Ma looked down. She twisted her hands together. “Tha’s what he said ’You don’ know what you’re doin’?”

“Yeah!”

Ma said, “I wisht Granma could a heard.”

“Ma—I didn’ know what I was a-doin’, no more’n when you take a breath. I didn’ even know I was gonna do it.”

“It’s awright. I wisht you didn’ do it. I wisht you wasn’ there. But you done what you had to do. I can’t read no fault on you.” She went to the stove and dipped a cloth in the heating dishwater. “Here,” she said. “Put that there on your face.”
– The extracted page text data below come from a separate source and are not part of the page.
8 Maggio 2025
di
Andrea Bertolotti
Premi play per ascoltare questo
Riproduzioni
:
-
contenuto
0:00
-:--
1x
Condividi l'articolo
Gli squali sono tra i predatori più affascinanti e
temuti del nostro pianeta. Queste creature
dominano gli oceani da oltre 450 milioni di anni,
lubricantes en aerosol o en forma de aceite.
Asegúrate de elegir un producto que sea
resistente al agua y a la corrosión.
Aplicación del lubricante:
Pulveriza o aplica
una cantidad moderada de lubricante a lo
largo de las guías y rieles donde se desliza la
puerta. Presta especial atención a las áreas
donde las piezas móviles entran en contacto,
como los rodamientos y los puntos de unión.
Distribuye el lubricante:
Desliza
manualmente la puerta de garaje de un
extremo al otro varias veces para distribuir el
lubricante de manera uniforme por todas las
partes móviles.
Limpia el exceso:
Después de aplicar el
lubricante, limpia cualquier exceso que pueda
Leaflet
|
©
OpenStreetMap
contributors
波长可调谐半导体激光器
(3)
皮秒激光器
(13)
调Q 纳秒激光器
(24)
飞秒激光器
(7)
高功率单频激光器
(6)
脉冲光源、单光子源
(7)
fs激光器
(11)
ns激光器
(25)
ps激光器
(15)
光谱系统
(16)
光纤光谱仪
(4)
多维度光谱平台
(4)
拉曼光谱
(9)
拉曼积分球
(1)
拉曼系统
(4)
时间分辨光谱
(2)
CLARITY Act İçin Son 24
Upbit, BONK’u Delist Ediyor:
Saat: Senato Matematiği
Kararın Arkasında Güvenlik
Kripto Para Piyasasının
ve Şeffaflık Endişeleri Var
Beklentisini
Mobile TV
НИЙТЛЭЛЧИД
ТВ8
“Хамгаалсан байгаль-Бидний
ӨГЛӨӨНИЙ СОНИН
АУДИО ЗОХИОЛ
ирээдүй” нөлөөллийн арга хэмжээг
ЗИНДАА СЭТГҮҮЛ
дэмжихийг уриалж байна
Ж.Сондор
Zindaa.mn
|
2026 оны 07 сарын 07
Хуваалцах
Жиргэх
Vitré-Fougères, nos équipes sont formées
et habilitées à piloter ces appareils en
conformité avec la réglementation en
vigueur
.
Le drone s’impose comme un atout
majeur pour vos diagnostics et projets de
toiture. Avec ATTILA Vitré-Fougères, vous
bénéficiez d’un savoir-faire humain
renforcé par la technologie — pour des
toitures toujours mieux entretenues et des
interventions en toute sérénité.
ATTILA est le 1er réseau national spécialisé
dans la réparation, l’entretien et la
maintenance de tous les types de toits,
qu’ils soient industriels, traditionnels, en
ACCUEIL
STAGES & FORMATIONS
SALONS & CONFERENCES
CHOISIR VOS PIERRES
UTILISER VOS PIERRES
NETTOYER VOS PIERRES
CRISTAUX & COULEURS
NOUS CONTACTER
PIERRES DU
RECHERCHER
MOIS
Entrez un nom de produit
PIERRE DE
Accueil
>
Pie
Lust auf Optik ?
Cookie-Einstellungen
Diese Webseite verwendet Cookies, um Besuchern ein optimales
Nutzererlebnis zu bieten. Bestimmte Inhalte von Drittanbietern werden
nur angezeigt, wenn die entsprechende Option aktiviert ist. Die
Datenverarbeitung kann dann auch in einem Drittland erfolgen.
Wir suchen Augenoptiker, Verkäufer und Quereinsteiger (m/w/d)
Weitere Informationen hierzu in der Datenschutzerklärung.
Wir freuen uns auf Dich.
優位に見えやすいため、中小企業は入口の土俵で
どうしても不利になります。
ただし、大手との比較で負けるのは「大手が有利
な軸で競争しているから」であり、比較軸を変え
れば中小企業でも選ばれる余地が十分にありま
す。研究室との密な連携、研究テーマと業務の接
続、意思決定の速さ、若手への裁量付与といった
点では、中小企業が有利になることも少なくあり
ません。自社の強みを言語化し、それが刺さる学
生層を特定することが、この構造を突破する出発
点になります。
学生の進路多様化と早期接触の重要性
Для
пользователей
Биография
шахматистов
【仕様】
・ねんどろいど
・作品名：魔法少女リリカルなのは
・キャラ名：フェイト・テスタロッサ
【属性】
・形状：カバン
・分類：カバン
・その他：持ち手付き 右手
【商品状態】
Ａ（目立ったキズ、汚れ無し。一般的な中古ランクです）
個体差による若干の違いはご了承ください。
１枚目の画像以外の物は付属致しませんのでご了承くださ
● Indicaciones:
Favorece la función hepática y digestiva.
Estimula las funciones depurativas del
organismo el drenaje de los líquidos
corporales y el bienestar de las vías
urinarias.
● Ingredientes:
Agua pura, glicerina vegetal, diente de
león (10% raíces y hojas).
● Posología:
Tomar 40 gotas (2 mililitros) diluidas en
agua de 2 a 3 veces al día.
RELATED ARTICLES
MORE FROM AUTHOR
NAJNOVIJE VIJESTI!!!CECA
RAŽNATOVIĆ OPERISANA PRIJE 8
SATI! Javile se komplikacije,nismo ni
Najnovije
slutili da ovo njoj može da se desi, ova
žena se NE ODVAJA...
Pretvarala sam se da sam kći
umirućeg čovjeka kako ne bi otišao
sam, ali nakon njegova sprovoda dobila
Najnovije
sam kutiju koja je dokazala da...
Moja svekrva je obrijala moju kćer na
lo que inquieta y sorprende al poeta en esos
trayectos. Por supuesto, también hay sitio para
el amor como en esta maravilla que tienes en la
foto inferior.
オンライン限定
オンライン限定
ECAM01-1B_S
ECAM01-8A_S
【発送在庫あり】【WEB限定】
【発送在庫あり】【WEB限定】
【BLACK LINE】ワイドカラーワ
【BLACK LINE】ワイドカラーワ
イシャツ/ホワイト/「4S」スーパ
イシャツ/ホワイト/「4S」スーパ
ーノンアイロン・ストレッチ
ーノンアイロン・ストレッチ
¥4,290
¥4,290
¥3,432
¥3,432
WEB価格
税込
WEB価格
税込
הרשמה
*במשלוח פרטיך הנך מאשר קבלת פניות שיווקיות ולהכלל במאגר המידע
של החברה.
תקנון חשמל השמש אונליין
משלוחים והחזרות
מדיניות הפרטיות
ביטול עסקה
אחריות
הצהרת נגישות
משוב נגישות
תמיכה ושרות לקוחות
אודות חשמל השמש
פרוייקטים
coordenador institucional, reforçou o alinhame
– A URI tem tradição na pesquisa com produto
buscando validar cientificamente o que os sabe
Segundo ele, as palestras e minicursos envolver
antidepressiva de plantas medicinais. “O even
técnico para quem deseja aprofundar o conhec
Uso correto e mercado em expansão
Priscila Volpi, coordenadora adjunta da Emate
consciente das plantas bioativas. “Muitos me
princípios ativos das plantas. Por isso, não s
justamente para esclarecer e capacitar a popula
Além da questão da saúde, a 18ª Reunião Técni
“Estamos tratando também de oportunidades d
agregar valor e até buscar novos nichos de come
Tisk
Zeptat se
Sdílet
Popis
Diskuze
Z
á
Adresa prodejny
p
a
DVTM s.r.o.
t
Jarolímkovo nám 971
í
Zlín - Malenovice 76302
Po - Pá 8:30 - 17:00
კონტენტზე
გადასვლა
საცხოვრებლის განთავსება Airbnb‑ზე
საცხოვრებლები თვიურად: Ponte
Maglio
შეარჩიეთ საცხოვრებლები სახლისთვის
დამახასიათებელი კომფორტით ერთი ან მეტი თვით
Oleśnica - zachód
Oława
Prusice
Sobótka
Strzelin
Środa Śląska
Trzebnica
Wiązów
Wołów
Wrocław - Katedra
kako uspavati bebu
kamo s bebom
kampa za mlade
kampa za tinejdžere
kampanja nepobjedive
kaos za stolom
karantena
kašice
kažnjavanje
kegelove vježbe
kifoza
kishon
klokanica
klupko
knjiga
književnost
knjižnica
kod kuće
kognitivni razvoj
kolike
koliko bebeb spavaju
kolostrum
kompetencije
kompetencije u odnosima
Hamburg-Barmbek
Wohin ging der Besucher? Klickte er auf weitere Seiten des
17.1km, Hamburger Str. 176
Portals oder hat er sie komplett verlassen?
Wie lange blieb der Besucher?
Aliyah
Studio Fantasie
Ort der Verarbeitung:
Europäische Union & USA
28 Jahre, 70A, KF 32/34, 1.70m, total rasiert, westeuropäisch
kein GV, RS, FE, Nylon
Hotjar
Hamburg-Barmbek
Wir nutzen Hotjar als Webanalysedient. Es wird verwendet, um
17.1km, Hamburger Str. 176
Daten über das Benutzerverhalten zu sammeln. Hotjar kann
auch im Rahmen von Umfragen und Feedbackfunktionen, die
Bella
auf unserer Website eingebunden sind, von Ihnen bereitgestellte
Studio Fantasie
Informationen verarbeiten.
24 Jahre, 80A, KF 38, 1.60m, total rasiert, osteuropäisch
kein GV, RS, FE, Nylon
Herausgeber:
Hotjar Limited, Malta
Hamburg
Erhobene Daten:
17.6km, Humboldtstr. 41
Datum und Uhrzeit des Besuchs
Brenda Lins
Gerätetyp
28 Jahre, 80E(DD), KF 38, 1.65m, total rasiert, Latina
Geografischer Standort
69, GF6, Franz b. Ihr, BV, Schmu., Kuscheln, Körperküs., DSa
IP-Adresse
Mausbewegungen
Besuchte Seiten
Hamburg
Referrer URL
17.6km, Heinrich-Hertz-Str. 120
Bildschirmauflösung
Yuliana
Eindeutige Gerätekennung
He laid the warm cloth over his nose and cheek, and winced at the heat. “Ma, I’m a-gonna go away tonight. I can’t go puttin’ this on you folks.”

Ma said angrily, “Tom! They’s a whole lot I don’ un’erstan’. But goin’ away ain’t gonna ease us. It’s gonna bear us down.” And she went on, “They was the time when we was on the lan’. They was a boundary to us then. Ol’ folks died off, an’ little fellas come, an’ we was always one thing—we was the fambly—kinda whole and clear. An’ now we ain’t clear no more. I can’t get straight. They ain’t nothin’ keeps us clear. Al—he’s a hankerin’ an’ a-jibbitin’ to go off on his own. An’ Uncle John is jus’ a-draggin’ along. Pa’s lost his place. He ain’t the head no more. We’re crackin’ up, Tom. There ain’t no fambly now. An’ Rosasharn—” She looked around and found the girl’s wide eyes. “She gonna have her baby an’ they won’t be no fambly. I don’ know. I been a-tryin’ to keep her goin’. Winfiel’—what’s he gonna be, this-a-way? Gettin’ wild, an’ Ruthie too—like animals. Got nothin’ to trus’. Don’ go, Tom. Stay an’ help.”

“O.K.,” he said tiredly. “O.K., I shouldn’, though. I know it.” Ma went to her dishpan and washed the tin plates and dried them.